#### WORK TASK:
Stop after the line containing "Eligibility: Post Graduate in MBBS and allied"; retype every line of the data before it exactly, starting from the first.

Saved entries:
◆ ◆ ◆ ◆
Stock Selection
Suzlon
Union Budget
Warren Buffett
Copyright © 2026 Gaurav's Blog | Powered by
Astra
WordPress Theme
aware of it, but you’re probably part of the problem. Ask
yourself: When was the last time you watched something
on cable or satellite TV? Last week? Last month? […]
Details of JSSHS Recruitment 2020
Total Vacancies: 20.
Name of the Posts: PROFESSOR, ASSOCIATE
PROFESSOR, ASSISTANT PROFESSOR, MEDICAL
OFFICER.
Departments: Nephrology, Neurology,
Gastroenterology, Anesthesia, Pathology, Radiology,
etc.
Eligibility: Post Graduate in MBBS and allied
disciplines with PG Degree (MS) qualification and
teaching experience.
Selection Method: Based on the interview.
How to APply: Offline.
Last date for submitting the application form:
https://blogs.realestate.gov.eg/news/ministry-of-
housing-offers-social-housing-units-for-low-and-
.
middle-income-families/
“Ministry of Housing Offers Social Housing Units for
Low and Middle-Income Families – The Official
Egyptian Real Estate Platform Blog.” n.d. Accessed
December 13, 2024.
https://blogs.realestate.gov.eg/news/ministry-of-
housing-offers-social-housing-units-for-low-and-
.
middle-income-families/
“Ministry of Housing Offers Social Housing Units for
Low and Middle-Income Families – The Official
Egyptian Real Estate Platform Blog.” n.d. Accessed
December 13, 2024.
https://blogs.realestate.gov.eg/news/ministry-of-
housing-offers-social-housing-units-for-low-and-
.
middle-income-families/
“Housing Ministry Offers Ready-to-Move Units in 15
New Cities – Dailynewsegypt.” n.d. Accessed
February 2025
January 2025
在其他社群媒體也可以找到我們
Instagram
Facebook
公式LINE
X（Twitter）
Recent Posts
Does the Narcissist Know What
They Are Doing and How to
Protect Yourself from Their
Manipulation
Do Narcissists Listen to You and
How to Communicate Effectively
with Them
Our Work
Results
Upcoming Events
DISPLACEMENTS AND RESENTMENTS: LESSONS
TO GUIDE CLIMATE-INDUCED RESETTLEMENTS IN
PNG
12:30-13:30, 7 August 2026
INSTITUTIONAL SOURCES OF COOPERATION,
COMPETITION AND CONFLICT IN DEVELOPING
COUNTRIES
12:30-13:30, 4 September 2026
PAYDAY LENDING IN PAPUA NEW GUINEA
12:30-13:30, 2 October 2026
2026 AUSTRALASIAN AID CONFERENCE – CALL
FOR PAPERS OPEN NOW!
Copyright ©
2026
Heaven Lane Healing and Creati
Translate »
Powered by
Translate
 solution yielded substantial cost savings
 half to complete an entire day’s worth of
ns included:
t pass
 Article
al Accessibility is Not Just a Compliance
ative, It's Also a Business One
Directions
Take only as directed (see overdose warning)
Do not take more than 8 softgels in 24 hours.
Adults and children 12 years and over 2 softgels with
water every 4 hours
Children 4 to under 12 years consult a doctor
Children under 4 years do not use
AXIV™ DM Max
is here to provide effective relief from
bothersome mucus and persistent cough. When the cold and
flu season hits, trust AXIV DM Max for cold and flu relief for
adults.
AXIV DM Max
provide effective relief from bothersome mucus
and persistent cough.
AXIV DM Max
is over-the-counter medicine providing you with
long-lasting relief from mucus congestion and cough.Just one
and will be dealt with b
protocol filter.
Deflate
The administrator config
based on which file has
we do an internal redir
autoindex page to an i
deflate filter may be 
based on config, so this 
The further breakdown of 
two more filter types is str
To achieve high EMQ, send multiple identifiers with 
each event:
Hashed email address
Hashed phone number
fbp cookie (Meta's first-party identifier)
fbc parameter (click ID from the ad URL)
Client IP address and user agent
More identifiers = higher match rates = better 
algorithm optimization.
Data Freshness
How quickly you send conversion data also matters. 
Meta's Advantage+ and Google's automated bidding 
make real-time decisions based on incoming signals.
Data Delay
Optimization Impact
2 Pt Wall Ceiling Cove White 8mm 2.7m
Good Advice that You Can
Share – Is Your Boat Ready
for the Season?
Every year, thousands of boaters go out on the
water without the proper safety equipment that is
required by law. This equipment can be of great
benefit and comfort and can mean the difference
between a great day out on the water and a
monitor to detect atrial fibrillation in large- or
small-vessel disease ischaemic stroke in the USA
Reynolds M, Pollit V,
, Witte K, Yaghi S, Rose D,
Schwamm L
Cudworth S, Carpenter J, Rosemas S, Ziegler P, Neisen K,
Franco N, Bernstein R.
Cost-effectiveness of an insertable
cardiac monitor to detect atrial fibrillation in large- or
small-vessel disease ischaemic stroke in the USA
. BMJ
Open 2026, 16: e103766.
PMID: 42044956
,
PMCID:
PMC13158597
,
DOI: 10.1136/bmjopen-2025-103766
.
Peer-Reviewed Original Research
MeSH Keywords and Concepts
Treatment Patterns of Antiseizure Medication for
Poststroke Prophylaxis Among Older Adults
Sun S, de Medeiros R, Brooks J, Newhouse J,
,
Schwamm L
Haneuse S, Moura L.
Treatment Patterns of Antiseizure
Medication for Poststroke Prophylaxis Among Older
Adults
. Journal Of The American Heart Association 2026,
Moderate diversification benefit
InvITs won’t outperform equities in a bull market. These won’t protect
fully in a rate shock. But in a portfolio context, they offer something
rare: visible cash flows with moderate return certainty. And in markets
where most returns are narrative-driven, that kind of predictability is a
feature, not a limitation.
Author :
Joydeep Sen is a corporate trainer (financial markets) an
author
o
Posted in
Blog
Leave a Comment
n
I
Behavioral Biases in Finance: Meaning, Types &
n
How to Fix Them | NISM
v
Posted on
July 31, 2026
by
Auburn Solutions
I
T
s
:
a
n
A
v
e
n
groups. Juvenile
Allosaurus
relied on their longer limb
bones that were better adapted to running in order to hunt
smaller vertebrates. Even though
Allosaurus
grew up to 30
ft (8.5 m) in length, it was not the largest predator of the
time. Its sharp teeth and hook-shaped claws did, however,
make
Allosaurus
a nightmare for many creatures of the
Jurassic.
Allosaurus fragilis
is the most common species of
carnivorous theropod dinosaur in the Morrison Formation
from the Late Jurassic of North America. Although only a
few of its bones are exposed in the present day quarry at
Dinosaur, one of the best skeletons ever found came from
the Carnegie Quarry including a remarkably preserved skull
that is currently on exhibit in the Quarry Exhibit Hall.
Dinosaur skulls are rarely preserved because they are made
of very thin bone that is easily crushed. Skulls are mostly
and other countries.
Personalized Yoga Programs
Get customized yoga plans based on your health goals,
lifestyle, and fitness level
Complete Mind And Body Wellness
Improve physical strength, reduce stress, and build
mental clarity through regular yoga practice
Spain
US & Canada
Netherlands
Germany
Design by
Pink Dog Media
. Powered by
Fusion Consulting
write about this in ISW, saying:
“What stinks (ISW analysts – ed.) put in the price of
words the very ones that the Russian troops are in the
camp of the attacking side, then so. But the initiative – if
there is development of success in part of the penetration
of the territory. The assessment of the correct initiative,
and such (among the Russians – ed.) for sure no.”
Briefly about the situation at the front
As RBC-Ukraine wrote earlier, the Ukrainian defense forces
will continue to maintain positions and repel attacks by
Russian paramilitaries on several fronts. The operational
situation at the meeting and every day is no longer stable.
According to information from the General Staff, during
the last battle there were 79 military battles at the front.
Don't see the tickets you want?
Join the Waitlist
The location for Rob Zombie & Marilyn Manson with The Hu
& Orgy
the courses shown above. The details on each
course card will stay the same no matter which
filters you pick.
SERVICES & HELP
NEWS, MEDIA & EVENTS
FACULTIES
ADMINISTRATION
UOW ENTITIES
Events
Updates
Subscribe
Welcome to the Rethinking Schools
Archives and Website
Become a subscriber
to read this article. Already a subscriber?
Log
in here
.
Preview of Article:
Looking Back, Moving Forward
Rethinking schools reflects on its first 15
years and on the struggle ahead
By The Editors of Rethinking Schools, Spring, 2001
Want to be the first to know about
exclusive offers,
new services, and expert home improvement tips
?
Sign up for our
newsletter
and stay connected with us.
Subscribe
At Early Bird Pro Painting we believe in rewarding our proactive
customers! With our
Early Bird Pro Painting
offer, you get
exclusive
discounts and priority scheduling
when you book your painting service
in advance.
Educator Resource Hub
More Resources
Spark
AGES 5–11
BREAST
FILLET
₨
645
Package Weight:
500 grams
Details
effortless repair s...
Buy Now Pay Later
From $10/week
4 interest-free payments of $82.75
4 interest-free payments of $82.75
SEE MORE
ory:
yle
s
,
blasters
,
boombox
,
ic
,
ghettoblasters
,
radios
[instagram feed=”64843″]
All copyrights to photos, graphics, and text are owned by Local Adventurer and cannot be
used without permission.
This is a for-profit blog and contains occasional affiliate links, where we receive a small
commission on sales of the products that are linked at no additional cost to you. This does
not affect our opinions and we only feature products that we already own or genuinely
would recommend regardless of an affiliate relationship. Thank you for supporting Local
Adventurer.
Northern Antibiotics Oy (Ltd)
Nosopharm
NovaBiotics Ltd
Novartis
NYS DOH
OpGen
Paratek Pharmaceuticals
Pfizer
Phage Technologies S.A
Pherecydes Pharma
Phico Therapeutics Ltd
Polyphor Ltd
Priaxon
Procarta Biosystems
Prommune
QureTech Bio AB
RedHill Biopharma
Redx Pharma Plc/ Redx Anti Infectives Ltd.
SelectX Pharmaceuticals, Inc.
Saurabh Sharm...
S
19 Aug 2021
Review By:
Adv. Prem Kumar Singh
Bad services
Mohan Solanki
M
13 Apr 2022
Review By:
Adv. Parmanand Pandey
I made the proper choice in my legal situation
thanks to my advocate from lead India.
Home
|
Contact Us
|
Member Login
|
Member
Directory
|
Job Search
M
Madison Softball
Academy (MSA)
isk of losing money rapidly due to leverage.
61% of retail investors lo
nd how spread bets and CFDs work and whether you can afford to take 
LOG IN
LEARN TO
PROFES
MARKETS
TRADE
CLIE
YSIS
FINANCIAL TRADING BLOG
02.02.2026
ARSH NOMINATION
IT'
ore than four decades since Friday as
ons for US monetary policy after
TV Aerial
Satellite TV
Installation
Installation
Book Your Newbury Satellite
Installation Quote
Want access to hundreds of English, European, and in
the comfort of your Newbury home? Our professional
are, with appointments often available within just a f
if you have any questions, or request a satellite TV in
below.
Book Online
◆ ◆ ◆ ◆
#### SOLUTION BELOW:
Stock Selection
Suzlon
Union Budget
Warren Buffett
Copyright © 2026 Gaurav's Blog | Powered by
Astra
WordPress Theme
aware of it, but you’re probably part of the problem. Ask
yourself: When was the last time you watched something
on cable or satellite TV? Last week? Last month? […]
Details of JSSHS Recruitment 2020
Total Vacancies: 20.
Name of the Posts: PROFESSOR, ASSOCIATE
PROFESSOR, ASSISTANT PROFESSOR, MEDICAL
OFFICER.
Departments: Nephrology, Neurology,
Gastroenterology, Anesthesia, Pathology, Radiology,
etc.
Eligibility: Post Graduate in MBBS and allied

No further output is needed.